Kegiatan ini merupakan respons rehabilitasi pascabencana angin puting beliung yang menerjang kawasan Gelora Pakansari pada Kamis (12/2) siang, yang menyebabkan sejumlah pohon tumbang di sekitar stadion.

Penanaman pohon tidak hanya menjadi langkah pemulihan pascakejadian, tetapi juga momentum memperkuat komitmen bersama dalam menjaga lingkungan, memperluas ruang terbuka hijau, serta meningkatkan ketahanan kawasan terhadap cuaca ekstrem di masa mendatang.

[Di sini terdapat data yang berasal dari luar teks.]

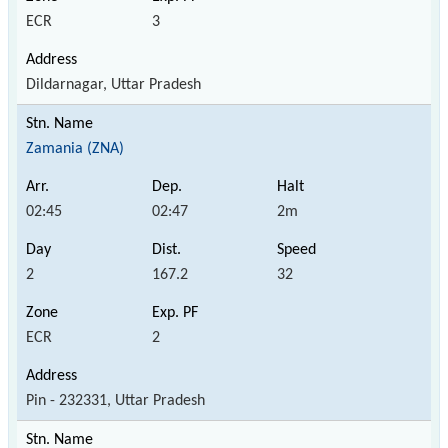
ECR
3
Dildarnagar, Uttar Pradesh
Zamania (ZNA)
02:45
02:47
2m
2
167.2
32
ECR
2
Pin - 232331, Uttar Pradesh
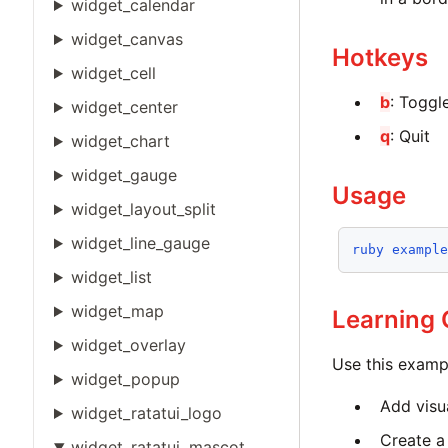
widget_calendar
widget_canvas
Hotkeys
widget_cell
b
: Toggl
widget_center
q
: Quit
widget_chart
widget_gauge
Usage
widget_layout_split
widget_line_gauge
ruby
exampl
widget_list
widget_map
Learning
widget_overlay
Use this examp
widget_popup
Add visua
widget_ratatui_logo
Create a
widget_ratatui_mascot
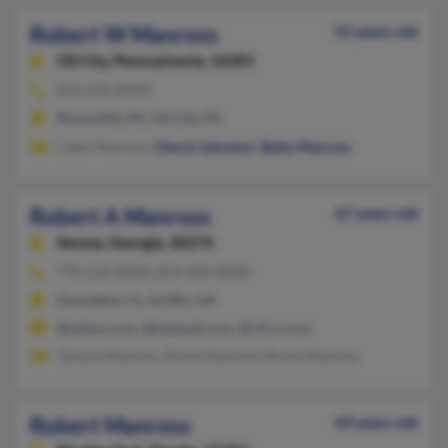
Robert W Manross
55 years old
Oil City,
Pennsylvania, 16301
814-670-XXXX
Rouseville, PA, Oil City, PA
Cathi Manross,
Cheryl Johnston
,
Betty Manross
Robert A Manross
67 years old
Senoia,
Georgia, 30276
770-233-XXXX, 814-438-XXXX
Dunnellon, FL, Griffin, GA
@yahoo.com, @hotmail.com, @cfl.rr.com
Tamara Manross, Bruce Manross, Bruce Manross
Robert Manross
69 years old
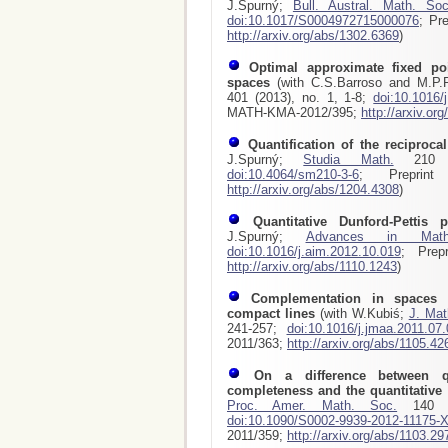
J.Spurný;
Bull. Austral. Math. Soc
doi:10.1017/S0004972715000076
; Pr
http://arxiv.org/abs/1302.6369
)
Optimal approximate fixed poi
spaces
(with C.S.Barroso and M.P
401 (2013), no. 1, 1-8;
doi:10.1016/
MATH-KMA-2012/395;
http://arxiv.or
Quantification of the reciproca
J.Spurný;
Studia Math.
210 (2
doi:10.4064/sm210-3-6
; Preprint
http://arxiv.org/abs/1204.4308
)
Quantitative Dunford-Pettis p
J.Spurný;
Advances in Math
doi:10.1016/j.aim.2012.10.019
; Prep
http://arxiv.org/abs/1110.1243
)
Complementation in spaces 
compact lines
(with W.Kubiś;
J. Mat
241-257;
doi:10.1016/j.jmaa.2011.07
2011/363;
http://arxiv.org/abs/1105.42
On a difference between qu
completeness and the quantitative
Proc. Amer. Math. Soc.
140 (2
doi:10.1090/S0002-9939-2012-11175-
2011/359;
http://arxiv.org/abs/1103.29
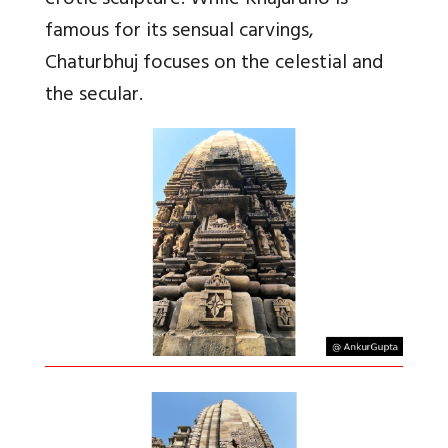
erotic sculpture. While Khajuraho is
famous for its sensual carvings,
Chaturbhuj focuses on the celestial and
the secular.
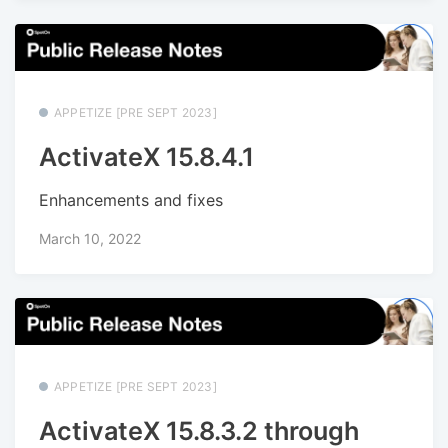
APPETIZE [PRE SEPT 2023]
ActivateX 15.8.4.1
Enhancements and fixes
March 10, 2022
APPETIZE [PRE SEPT 2023]
ActivateX 15.8.3.2 through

Turut hadir dalam kegiatan tersebut Ketua DPRD Kabupaten Bogor, Wakil Ketua dan Anggota DPRD Kabupaten Bogor, Dandim 0621 Kabupaten Bogor, Kapolres Bogor, Kepala Kejaksaan Negeri Kabupaten Bogor, Ketua Baznas Kabupaten Bogor, serta jajaran Pemkab Bogor.

Dalam keterangannya, Rudy Susmanto menegaskan bahwa kawasan Pakansari dan ruang terbuka hijau lainnya merupakan aset bersama yang harus dijaga dan dirawat secara kolektif.


“Kita sadar bahwa kawasan Gelora Pakansari dan kawasan hijau lainnya adalah milik bersama, sehingga hari ini kita bersama-sama melakukan penanaman pohon di sekeliling stadion,” ujarnya.

Ia menjelaskan, pada tahap awal ini ditanam kurang lebih 1.000 pohon dan jumlahnya akan terus bertambah. Berdasarkan hasil inventarisasi, pohon yang tumbang tercatat beberapa puluh batang. Namun, penggantinya tidak hanya sejumlah yang rusak, melainkan ditambah hingga ribuan pohon untuk memperkuat tutupan hijau di kawasan tersebut.


“Beberapa puluh pohon yang tumbang kita ganti, bahkan kita tambah hingga ribuan pohon sekaligus untuk mengisi titik-titik yang sebelumnya belum hijau atau belum ada tanamannya,” jelasnya.

Rudy juga mengungkapkan bahwa seluruh perangkat daerah turut berpartisipasi dalam kegiatan ini. Namun, untuk efektivitas pelaksanaan, pelibatan difokuskan pada kecamatan-kecamatan terdekat dari lokasi kegiatan.